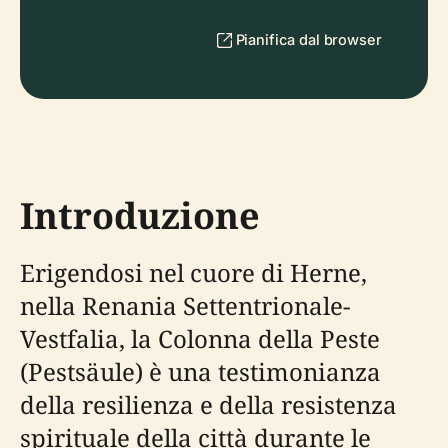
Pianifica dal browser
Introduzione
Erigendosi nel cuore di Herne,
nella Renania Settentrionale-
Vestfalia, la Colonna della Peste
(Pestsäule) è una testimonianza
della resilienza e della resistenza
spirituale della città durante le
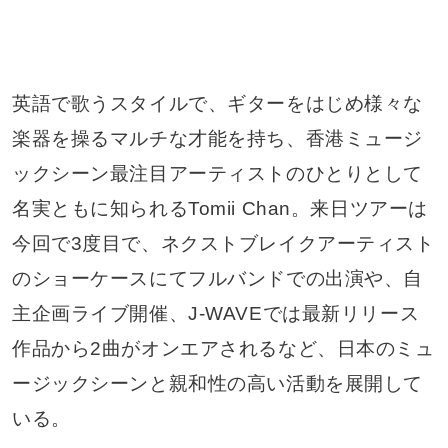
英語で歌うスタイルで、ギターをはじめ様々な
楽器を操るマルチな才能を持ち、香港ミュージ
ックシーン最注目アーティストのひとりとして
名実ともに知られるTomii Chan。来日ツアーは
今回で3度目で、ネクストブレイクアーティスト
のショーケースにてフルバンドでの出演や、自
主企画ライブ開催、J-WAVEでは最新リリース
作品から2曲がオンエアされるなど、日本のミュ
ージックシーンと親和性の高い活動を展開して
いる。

*THE TASK*. Return the material verbatim; the images are not to appear in the copy.

*RESULT OF THIS TASK*.
Pianifica dal browser
Introduzione
Erigendosi nel cuore di Herne,
nella Renania Settentrionale-
Vestfalia, la Colonna della Peste
(Pestsäule) è una testimonianza
della resilienza e della resistenza
spirituale della città durante le
英語で歌うスタイルで、ギターをはじめ様々な
楽器を操るマルチな才能を持ち、香港ミュージ
ックシーン最注目アーティストのひとりとして
名実ともに知られるTomii Chan。来日ツアーは
今回で3度目で、ネクストブレイクアーティスト
のショーケースにてフルバンドでの出演や、自
主企画ライブ開催、J-WAVEでは最新リリース
作品から2曲がオンエアされるなど、日本のミュ
ージックシーンと親和性の高い活動を展開して
いる。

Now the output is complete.